WHAT YOU ARE ASKED TO DO: Can you print the data exactly and leave out each image?

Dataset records
■ ■ ■

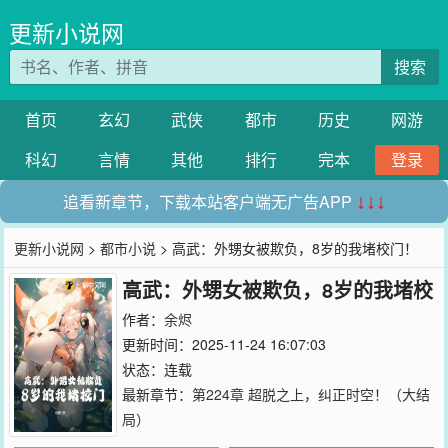
更新小说网
搜索
首页
玄幻
武侠
都市
历史
网游
科幻
言情
其他
排行
完本
登录
追看新章节，下载本站客户端无广告APP
↓↓↓
更新小说网
>
都市小说
> 高武：外甥女被欺负，8岁的我堵校门！
高武：外甥女被欺负，8岁的我堵校
门！
作者：
余烬
更新时间：2025-11-24 16:07:03
状态：连载
最新章节：
第224章 超脱之上，纠正时空！（大结
局）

■ ■ ■

SOLUTION TO THIS PROBLEM:
更新小说网
搜索
首页
玄幻
武侠
都市
历史
网游
科幻
言情
其他
排行
完本
登录
追看新章节，下载本站客户端无广告APP
↓↓↓
更新小说网
>
都市小说
> 高武：外甥女被欺负，8岁的我堵校门！
高武：外甥女被欺负，8岁的我堵校
门！
作者：
余烬
更新时间：2025-11-24 16:07:03
状态：连载
最新章节：
第224章 超脱之上，纠正时空！（大结
局）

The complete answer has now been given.